**** THE RECORDS ****

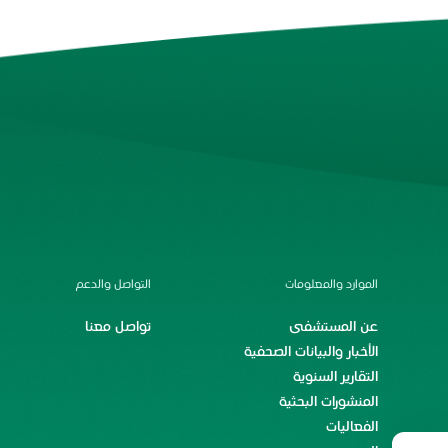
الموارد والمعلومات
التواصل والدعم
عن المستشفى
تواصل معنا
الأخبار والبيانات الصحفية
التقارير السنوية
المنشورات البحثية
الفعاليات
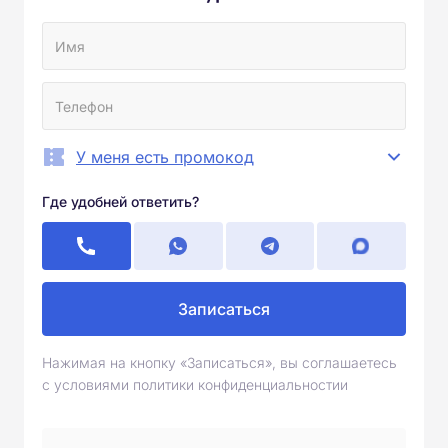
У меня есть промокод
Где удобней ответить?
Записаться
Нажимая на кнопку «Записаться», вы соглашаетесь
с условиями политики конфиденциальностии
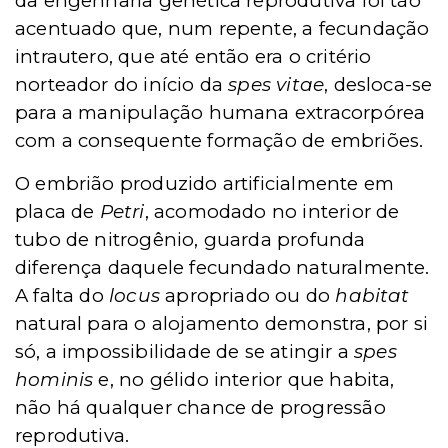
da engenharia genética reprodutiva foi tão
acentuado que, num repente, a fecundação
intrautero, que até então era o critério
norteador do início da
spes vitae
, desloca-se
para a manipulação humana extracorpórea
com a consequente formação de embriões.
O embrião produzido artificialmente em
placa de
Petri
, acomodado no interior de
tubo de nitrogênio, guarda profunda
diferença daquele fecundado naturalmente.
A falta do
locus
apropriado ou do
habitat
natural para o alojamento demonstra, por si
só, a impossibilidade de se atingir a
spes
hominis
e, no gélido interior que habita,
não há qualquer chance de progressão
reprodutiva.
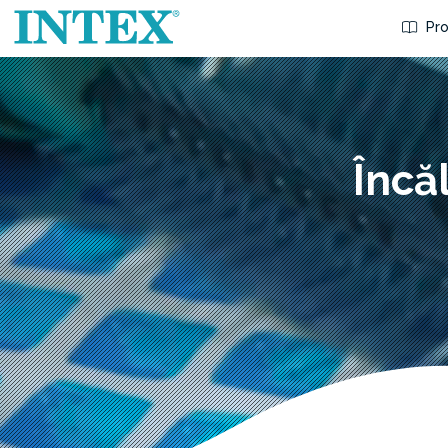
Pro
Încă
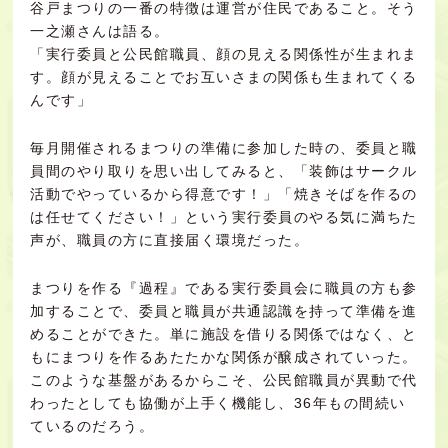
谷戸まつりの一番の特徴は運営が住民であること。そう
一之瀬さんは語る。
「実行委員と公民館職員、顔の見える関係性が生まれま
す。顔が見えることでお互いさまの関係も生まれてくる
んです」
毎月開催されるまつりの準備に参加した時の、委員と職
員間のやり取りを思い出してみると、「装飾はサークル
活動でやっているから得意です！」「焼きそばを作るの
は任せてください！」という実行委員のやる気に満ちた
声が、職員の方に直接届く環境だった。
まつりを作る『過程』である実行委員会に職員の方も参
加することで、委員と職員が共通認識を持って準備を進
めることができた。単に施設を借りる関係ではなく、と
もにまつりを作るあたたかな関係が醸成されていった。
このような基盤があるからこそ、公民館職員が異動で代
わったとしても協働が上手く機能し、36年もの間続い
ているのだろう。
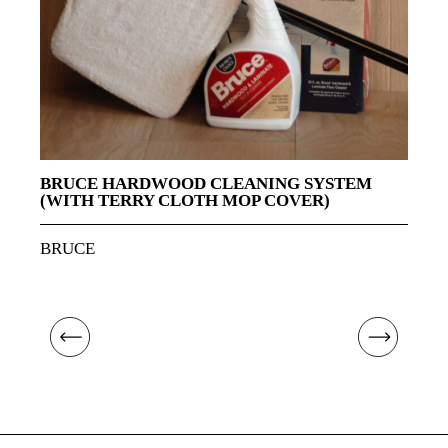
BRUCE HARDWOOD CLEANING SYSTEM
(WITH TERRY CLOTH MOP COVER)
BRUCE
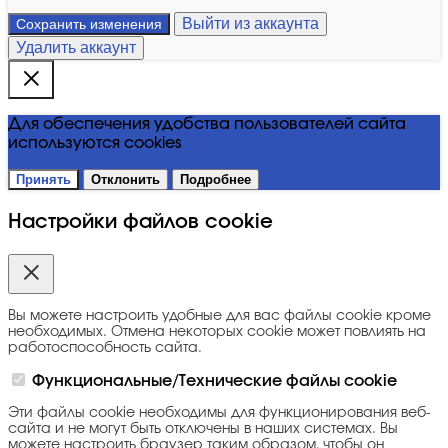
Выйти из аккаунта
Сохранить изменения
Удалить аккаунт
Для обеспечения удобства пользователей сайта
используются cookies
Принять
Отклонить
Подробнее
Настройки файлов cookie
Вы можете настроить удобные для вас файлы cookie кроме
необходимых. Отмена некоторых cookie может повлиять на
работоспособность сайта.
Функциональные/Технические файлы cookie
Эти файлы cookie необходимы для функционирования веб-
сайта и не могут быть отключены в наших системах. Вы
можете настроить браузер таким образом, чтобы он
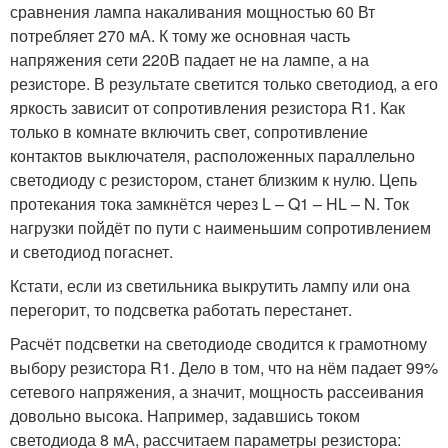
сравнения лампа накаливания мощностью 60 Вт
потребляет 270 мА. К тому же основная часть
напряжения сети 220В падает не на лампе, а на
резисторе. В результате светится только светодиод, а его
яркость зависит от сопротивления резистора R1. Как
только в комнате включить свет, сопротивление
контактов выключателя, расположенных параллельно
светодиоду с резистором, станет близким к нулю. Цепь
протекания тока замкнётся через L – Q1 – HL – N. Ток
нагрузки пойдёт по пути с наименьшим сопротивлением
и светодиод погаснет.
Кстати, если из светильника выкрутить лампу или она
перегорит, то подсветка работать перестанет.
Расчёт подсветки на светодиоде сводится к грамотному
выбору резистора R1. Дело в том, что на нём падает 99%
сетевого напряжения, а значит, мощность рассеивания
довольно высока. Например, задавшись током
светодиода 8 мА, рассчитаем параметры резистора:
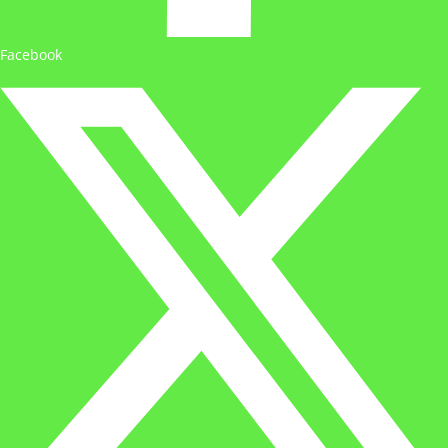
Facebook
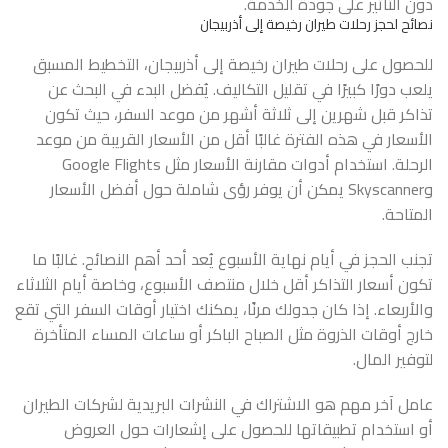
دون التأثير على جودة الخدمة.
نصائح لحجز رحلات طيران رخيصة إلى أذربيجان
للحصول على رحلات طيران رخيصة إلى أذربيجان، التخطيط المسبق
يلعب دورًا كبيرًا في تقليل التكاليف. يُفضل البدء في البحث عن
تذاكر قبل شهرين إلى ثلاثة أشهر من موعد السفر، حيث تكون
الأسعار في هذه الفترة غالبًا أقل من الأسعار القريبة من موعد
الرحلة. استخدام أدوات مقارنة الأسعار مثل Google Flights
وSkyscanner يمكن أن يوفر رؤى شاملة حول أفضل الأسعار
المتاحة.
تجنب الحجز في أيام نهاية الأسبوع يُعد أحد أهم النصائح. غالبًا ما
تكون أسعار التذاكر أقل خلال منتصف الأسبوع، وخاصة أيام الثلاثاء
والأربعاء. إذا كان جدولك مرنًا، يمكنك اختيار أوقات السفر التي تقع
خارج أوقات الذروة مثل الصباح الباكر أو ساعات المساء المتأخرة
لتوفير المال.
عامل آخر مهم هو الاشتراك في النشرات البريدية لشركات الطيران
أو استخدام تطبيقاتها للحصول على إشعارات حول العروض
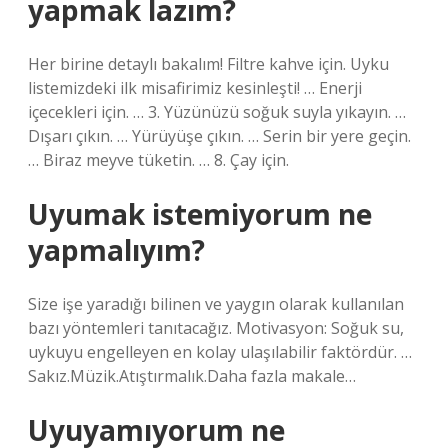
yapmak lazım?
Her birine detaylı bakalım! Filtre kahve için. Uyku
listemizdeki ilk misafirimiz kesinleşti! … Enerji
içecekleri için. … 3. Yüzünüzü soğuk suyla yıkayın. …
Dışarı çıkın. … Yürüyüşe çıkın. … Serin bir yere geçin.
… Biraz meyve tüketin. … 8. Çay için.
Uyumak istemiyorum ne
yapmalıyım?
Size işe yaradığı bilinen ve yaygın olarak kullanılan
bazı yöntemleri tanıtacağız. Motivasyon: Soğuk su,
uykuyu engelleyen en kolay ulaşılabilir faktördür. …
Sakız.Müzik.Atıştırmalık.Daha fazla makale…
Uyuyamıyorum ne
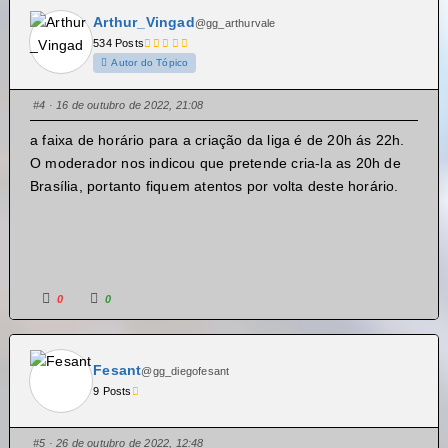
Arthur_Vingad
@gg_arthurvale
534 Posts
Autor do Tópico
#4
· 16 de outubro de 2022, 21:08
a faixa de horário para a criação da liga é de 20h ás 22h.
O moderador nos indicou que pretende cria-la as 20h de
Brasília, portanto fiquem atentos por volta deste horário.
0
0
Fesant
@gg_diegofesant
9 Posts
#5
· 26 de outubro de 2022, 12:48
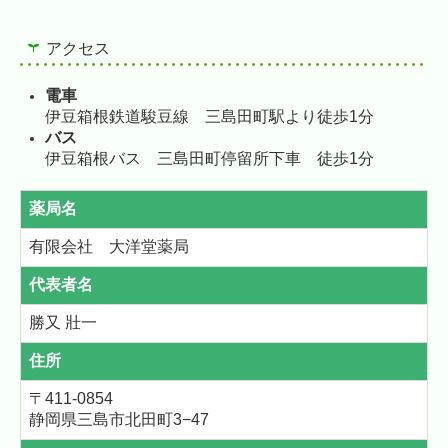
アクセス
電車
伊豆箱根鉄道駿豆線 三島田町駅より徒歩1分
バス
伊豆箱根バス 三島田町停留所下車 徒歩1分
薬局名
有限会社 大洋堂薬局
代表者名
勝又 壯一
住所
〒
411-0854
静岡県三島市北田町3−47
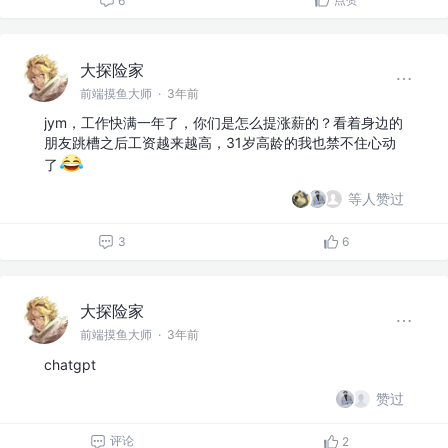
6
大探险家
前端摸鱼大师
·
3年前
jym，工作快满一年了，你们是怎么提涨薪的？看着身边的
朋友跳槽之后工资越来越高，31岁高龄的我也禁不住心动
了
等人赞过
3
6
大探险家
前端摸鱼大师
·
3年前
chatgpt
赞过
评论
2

****

EXERCISE: How many lines of these entries contain the string "падает"? Reply with the number alone.

SOLUTION TO THIS EXERCISE: 2